== WHAT YOU NEED TO DO ==
In the listing below, count each line that contains "Ensino". The reply is that count and nothing else.

== WORKING DATA ==
★ ★ ★
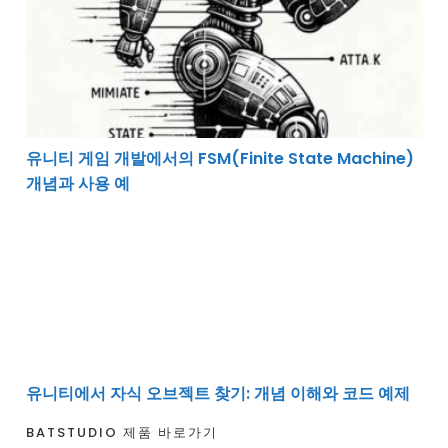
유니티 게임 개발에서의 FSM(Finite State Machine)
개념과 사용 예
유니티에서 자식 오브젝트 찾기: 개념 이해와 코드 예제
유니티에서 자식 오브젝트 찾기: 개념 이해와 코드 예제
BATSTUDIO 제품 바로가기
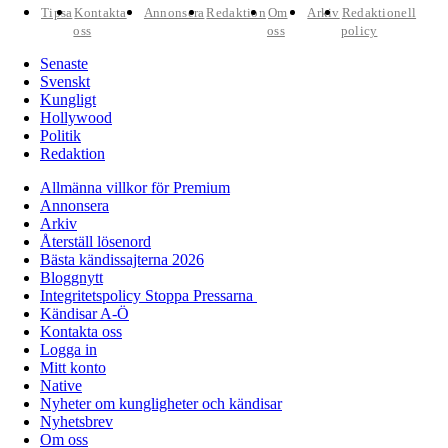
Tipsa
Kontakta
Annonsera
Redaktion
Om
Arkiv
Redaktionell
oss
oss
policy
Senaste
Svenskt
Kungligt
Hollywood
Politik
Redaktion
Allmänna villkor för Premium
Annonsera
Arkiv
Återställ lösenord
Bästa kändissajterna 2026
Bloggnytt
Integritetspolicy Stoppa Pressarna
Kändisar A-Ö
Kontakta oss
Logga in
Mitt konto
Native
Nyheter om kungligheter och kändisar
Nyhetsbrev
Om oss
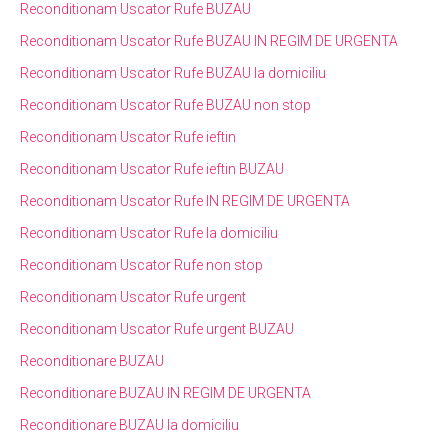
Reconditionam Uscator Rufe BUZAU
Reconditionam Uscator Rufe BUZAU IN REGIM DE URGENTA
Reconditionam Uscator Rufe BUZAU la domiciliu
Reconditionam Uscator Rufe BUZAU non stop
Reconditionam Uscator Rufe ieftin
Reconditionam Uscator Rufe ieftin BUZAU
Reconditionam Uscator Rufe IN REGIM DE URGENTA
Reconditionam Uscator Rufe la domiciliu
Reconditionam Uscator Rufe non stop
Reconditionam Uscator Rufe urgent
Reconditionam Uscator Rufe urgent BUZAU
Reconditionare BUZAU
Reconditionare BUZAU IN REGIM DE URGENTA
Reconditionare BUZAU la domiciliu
★ ★ ★
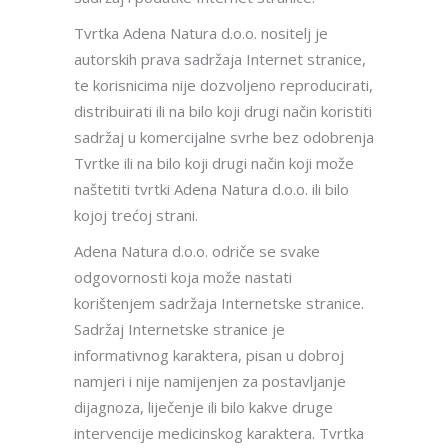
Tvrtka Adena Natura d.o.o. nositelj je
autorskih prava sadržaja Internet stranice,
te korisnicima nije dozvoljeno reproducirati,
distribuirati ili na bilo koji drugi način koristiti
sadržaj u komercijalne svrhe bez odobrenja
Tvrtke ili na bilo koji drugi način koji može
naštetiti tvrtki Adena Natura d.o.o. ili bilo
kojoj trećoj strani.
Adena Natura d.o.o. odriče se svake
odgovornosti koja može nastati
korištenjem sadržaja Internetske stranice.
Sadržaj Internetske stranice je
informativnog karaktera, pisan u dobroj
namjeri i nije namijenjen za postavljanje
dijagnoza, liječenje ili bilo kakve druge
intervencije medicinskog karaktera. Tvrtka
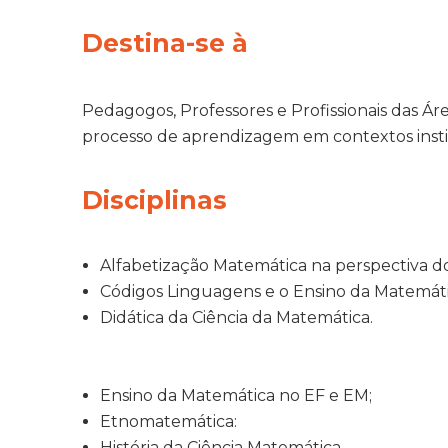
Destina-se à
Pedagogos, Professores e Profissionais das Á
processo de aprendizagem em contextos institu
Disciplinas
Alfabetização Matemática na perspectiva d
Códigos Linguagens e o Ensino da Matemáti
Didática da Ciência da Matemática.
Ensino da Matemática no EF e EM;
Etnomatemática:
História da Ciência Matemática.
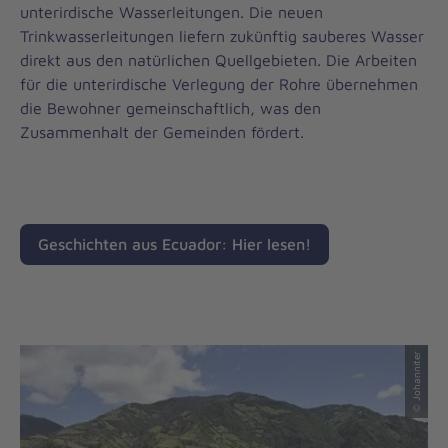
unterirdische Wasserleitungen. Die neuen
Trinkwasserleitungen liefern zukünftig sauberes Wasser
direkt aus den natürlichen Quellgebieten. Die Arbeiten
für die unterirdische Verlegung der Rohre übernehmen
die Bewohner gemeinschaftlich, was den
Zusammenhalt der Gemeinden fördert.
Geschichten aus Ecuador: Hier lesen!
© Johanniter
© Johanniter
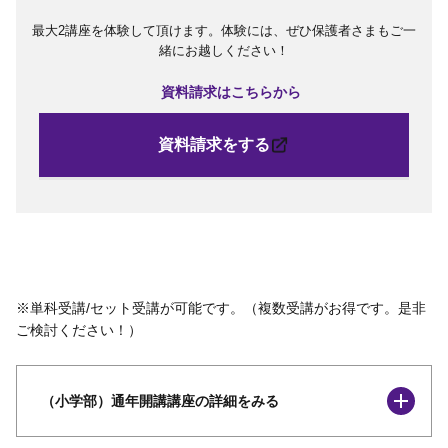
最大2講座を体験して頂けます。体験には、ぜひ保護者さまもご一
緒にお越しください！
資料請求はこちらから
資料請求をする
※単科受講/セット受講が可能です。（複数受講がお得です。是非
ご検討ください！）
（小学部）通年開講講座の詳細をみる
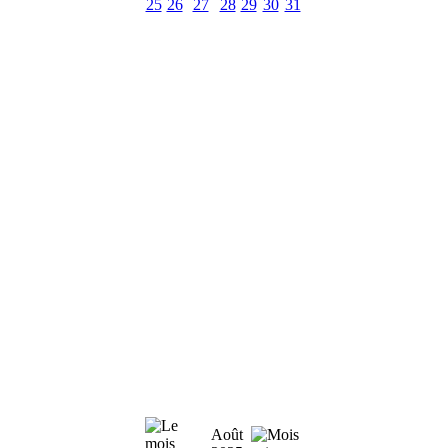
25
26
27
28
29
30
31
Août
★ ★ ★
== RESPONSE TO THIS EXERCISE ==
2